1917. Неостановленная революция. Сто лет в ста фрагментах. Разговоры с Глебом Павловским

Эта книга бесед политолога Глеба Павловского с выдающимся историком и философом Михаилом Гефтером (1918–1995) посвящена политике и метафизике Революции 1917 года. В отличие от других великих революций, русская остановлена не была. У нее не было «термидора», и, по мысли историка, Революция все еще длится.Участник событий XX века, Гефтер относил себя к советскому «метапоколению». Он трактует историю государственного тела России как глобального по происхождению. В этом тайна безумия царя Ивана Грозного и тираноборцев «Народной воли», катастрофы революционных интеллигентов и антиреволюционера Петра Столыпина.


Рекомендуем почитать
Неизвестная революция 1917-1921

Книга Волина «Неизвестная революция» — самая значительная анархистская история Российской революции из всех, публиковавшихся когда-либо на разных языках. Ее автор, как мы видели, являлся непосредственным свидетелем и активным участником описываемых событий. Подобно кропоткинской истории Французской революции, она повествует о том, что Волин именует «неизвестной революцией», то есть о народной социальной революции, отличной от захвата политической власти большевиками. До появления книги Волина эта тема почти не обсуждалась.
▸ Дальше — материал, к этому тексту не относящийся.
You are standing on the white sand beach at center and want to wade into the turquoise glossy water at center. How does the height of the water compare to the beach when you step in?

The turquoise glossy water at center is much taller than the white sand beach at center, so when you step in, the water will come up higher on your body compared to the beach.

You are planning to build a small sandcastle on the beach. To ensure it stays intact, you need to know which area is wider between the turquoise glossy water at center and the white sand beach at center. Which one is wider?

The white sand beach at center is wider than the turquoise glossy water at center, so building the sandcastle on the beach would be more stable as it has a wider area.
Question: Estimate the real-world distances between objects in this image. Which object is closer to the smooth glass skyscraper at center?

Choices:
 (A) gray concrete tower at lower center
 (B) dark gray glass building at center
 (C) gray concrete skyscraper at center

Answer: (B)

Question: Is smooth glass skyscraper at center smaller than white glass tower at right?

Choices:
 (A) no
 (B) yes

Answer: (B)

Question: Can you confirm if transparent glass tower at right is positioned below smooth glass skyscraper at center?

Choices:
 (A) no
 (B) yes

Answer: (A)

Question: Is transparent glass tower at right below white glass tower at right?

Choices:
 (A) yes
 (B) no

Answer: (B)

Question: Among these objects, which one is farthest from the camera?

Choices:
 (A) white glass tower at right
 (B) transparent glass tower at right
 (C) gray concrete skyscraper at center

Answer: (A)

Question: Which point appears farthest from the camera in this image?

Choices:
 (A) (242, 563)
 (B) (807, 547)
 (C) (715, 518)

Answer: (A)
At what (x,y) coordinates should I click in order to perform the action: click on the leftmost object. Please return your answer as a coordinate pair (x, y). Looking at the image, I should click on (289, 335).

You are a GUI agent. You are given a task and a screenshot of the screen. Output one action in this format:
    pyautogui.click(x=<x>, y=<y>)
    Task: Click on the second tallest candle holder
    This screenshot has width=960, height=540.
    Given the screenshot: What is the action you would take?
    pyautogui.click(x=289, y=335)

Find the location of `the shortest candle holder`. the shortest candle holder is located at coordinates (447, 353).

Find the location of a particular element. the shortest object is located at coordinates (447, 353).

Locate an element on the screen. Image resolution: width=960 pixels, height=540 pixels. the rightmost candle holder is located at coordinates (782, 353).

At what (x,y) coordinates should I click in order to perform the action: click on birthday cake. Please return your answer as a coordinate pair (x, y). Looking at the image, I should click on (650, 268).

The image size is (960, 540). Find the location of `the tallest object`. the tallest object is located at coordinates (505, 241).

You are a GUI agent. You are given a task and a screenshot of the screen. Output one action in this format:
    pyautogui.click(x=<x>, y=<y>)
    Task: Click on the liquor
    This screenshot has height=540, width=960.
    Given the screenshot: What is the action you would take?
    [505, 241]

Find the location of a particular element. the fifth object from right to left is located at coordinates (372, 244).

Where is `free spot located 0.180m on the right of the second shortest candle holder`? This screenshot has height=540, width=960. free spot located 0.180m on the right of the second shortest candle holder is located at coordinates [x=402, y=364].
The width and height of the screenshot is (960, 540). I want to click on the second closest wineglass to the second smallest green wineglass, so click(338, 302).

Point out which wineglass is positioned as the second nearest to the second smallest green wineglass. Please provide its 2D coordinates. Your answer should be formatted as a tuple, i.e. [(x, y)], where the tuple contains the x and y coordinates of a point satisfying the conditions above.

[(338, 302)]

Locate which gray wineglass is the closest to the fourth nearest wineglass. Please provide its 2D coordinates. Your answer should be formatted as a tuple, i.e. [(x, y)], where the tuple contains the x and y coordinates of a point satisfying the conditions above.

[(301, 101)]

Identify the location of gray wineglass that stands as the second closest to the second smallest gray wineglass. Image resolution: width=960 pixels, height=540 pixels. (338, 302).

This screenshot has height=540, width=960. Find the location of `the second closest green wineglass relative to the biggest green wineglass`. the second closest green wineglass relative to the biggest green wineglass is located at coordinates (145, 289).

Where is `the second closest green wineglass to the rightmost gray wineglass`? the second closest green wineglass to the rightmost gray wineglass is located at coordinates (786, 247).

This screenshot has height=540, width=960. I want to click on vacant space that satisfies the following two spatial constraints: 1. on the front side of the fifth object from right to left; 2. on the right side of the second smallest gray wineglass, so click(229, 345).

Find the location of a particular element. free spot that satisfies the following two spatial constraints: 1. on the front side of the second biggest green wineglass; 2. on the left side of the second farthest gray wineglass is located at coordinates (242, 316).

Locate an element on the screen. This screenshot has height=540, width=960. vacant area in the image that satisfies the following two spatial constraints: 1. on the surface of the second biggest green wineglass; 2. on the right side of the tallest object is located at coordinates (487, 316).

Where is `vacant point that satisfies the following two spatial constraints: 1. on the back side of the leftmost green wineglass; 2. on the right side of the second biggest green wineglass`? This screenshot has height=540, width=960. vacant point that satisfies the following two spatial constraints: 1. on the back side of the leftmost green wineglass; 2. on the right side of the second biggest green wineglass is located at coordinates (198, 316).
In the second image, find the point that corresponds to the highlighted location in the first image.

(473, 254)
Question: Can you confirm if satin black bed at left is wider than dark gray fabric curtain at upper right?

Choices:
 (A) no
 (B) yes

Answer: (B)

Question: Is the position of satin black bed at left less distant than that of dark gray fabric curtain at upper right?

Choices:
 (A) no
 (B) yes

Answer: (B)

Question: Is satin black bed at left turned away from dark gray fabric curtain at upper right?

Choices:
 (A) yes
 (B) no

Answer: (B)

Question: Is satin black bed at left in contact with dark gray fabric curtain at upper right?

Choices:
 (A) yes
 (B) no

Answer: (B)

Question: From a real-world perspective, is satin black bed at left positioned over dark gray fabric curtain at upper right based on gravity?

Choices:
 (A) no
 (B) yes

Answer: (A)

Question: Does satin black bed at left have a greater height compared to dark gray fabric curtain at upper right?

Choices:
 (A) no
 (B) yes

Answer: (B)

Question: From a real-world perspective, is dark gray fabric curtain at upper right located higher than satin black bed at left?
Книга  об  отце (Нансен и мир)

Эта книга — история жизни знаменитого полярного исследователя и выдающе­гося общественного деятеля фритьофа Нансена. В первой части книги читатель найдет рассказ о детских и юношеских годах Нансена, о путешествиях и экспедициях, принесших ему всемирную известность как ученому, об истории любви Евы и Фритьофа, которую они пронесли через всю свою жизнь. Вторая часть посвящена гуманистической деятельности Нансена в период первой мировой войны и последующего десятилетия. Советскому читателю особенно интересно будет узнать о самоотверженной помощи Нансена голодающему Поволжью.В  основу   книги   положены   богатейший   архивный   материал,   письма,  дневники Нансена.


Скифийская история

«Скифийская история», Андрея Ивановича Лызлова несправедливо забытого русского историка. Родился он предположительно около 1655 г., в семье служилых дворян. Его отец, думный дворянин и патриарший боярин, позаботился, чтобы сын получил хорошее образование - Лызлов знал польский и латинский языки, был начитан в русской истории, сведущ в архитектуре, общался со знаменитым фаворитом царевны Софьи В.В. Голицыным, одним из образованнейших людей России того периода. Участвовал в войнах с турками и крымцами, был в Пензенском крае товарищем (заместителем) воеводы.


Гюлистан-и Ирам. Период первый

В книге рассказывается история главного героя, который сталкивается с различными проблемами и препятствиями на протяжении всего своего путешествия. По пути он встречает множество второстепенных персонажей, которые играют важные роли в истории. Благодаря опыту главного героя книга исследует такие темы, как любовь, потеря, надежда и стойкость. По мере того, как главный герой преодолевает свои трудности, он усваивает ценные уроки жизни и растет как личность.


Мы поднимаем якоря

В книге рассказывается история главного героя, который сталкивается с различными проблемами и препятствиями на протяжении всего своего путешествия. По пути он встречает множество второстепенных персонажей, которые играют важные роли в истории. Благодаря опыту главного героя книга исследует такие темы, как любовь, потеря, надежда и стойкость. По мере того, как главный герой преодолевает свои трудности, он усваивает ценные уроки жизни и растет как личность.


Балалайка Андреева

В книге рассказывается история главного героя, который сталкивается с различными проблемами и препятствиями на протяжении всего своего путешествия. По пути он встречает множество второстепенных персонажей, которые играют важные роли в истории. Благодаря опыту главного героя книга исследует такие темы, как любовь, потеря, надежда и стойкость. По мере того, как главный герой преодолевает свои трудности, он усваивает ценные уроки жизни и растет как личность.